JavaScript Regular Expressions

Regular expressions (regex) are patterns used to match character combinations in strings. They provide powerful, flexible string searching, validation, and manipulation capabilities that would be extremely difficult with regular string methods.

RegExp Basics

Regular expressions are patterns that describe sequences of characters for matching text. They're used for validation (email, phone numbers), searching (finding all URLs in text), replacing (changing formats), and extracting (pulling data from strings). Regex is a mini-language within JavaScript specifically designed for pattern matching.

Regular expressions are created using literal notation with slashes /pattern/modifiers or the RegExp constructor: new RegExp("pattern", "modifiers"). Literal notation (/hello/) is more common and concise. Constructor syntax is useful when the pattern is dynamic or contains variables. Both create RegExp objects with methods for pattern matching.

The test() method tests whether a pattern exists in a string, returning true or false. pattern.test(string) is the simplest way to check if a string matches a pattern. For example, /hello/.test("hello world") returns true. test() is perfect for validation—checking if input matches required formats.

The exec() method executes a search for a match and returns detailed information including the matched text, index, and capturing groups. If no match is found, it returns null. pattern.exec(string) returns an array-like object with match details. For simple true/false checks, test() is simpler; for extracting matched content, use exec().

Strings have several methods that work with regex: match() finds matches and returns them as an array, search() returns the index of the first match, replace() replaces matched text with new text. These string methods make regex practical for real-world text processing tasks like formatting, cleaning, or transforming data.

// Creating RegExp
const pattern1 = /hello/;
const pattern2 = new RegExp("hello");

// test() method
console.log(pattern1.test("hello world")); // true
console.log(pattern1.test("goodbye"));     // false

// exec() method
const result = /world/.exec("hello world");
console.log(result[0]); // "world"

// String search()
console.log("hello world".search(/world/)); // 6

// String match()
const matches = "hello world".match(/o/g);
console.log(matches); // ["o", "o"]

// String replace()
const newStr = "hello world".replace(/world/, "JavaScript");
console.log(newStr); // "hello JavaScript"
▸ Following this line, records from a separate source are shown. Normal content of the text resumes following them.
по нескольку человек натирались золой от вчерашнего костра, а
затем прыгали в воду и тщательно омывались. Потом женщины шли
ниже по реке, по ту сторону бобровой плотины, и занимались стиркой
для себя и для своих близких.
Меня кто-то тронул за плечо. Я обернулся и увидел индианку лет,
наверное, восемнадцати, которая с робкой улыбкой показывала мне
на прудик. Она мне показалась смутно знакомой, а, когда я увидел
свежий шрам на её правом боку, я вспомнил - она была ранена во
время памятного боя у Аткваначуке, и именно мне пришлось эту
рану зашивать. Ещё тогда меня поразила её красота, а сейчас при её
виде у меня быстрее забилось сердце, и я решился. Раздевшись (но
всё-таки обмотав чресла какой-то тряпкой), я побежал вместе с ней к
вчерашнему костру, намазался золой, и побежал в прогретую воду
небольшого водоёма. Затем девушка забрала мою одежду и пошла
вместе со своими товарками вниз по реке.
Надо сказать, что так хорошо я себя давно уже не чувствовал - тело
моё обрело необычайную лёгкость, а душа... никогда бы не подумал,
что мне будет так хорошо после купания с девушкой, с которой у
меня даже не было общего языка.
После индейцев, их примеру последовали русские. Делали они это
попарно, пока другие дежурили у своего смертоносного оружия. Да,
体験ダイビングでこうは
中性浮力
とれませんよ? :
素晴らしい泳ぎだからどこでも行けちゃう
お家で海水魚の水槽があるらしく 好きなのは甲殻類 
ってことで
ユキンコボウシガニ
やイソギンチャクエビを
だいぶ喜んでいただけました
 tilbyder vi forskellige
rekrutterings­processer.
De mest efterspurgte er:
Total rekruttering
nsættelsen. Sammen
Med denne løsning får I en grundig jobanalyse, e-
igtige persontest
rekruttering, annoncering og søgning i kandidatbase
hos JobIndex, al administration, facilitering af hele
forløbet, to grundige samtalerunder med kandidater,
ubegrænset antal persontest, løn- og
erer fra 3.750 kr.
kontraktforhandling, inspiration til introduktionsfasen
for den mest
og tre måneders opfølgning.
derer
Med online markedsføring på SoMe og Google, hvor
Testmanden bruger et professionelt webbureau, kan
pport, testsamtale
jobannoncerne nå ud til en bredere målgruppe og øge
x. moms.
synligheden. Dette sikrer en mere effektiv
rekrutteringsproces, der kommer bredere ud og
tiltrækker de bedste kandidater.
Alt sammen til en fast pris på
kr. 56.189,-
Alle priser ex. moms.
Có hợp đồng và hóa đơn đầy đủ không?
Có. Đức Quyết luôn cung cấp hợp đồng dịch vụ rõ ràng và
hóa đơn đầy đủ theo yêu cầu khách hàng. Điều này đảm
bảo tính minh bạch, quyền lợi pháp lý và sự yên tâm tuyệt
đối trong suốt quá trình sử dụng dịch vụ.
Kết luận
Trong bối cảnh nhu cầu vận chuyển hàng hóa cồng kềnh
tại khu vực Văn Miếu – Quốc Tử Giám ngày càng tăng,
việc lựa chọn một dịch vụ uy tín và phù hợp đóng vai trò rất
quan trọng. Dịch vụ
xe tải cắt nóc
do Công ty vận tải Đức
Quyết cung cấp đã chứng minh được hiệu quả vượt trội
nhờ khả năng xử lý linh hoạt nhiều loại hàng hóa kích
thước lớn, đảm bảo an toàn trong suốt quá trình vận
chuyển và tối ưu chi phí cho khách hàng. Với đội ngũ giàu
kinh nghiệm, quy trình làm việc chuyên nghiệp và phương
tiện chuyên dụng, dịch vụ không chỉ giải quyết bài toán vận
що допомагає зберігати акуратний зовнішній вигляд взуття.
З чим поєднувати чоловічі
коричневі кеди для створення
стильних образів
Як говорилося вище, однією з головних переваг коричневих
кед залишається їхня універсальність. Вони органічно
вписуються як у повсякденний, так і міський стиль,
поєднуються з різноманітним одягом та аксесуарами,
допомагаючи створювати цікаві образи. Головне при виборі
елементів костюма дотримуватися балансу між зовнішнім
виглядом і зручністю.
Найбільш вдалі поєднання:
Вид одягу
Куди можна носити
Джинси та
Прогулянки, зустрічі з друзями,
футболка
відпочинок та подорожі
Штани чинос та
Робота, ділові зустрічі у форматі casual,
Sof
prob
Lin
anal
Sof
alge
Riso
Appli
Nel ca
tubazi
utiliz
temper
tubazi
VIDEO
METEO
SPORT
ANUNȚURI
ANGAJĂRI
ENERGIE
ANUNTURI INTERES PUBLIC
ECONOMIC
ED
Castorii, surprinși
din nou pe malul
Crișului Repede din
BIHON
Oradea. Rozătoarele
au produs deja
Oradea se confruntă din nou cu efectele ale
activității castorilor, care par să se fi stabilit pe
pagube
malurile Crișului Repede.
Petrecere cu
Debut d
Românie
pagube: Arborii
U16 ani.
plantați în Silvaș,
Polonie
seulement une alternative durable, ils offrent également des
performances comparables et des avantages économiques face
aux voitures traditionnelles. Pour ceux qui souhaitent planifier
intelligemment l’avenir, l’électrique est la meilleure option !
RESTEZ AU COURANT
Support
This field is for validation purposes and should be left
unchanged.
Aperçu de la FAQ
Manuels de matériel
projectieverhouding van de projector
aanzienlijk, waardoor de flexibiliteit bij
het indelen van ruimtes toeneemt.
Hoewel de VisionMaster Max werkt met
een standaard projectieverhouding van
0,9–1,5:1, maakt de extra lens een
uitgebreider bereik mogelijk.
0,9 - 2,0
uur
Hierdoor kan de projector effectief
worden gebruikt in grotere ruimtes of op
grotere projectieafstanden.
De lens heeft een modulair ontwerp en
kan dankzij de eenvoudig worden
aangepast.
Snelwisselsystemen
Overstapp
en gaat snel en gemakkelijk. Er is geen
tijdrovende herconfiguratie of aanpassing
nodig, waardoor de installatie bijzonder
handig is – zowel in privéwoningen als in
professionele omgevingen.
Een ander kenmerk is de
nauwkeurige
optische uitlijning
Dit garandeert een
RegExp Modifiers and Patterns

The i modifier performs case-insensitive matching, treating uppercase and lowercase as equivalent. /hello/i matches "hello", "HELLO", "Hello", etc. Without i, regex is case-sensitive by default. Use i when case doesn't matter, like matching user input where capitalization varies.

The g modifier performs global matching, finding all matches rather than stopping at the first. /a/g in "banana" finds all three "a"s. Without g, regex stops at the first match. Use g with match() to get all matches, or with replace() to replace all occurrences instead of just the first.

The m modifier enables multiline mode where ^ and $ match line beginnings/endings instead of string beginning/ending. Useful when processing multi-line text where you want to match patterns at the start or end of each line. Less commonly used than i and g.

Character classes like [abc] match any single character inside the brackets. [aeiou] matches any vowel, [0-9] matches any digit, [A-Z] matches uppercase letters. You can combine ranges: [a-zA-Z0-9] matches letters and digits. Character classes are fundamental building blocks of regex patterns.

Ranges like [0-9] match any digit from 0 to 9, [a-z] matches lowercase letters, [A-Z] matches uppercase. Ranges use a hyphen between the starting and ending characters. You can negate character classes with ^: [^0-9] matches anything that's NOT a digit.

Shorthand character classes provide concise patterns: \d matches any digit (same as [0-9]), \w matches word characters (letters, digits, underscore), \s matches whitespace (spaces, tabs, newlines). Their uppercase counterparts are negations: \D matches non-digits, \W matches non-word chars, \S matches non-whitespace. These shorthands make patterns more readable.

// Modifiers
console.log(/hello/i.test("HELLO")); // true (case-insensitive)

const text = "cat bat rat";
console.log(text.match(/at/g)); // ["at", "at", "at"] (global)

// Character classes
console.log(/[aeiou]/.test("hello")); // true
console.log(/[0-9]/.test("abc123")); // true

// Shorthand classes
console.log(/\d/.test("123"));   // true (digit)
console.log(/\w/.test("word"));  // true (word char)
console.log(/\s/.test("a b"));   // true (whitespace)

// Quantifiers
console.log(/a+/.test("aaaa"));   // true (one or more)
console.log(/a*/.test(""));       // true (zero or more)
console.log(/a?/.test(""));       // true (zero or one)
console.log(/a{3}/.test("aaa"));  // true (exactly 3)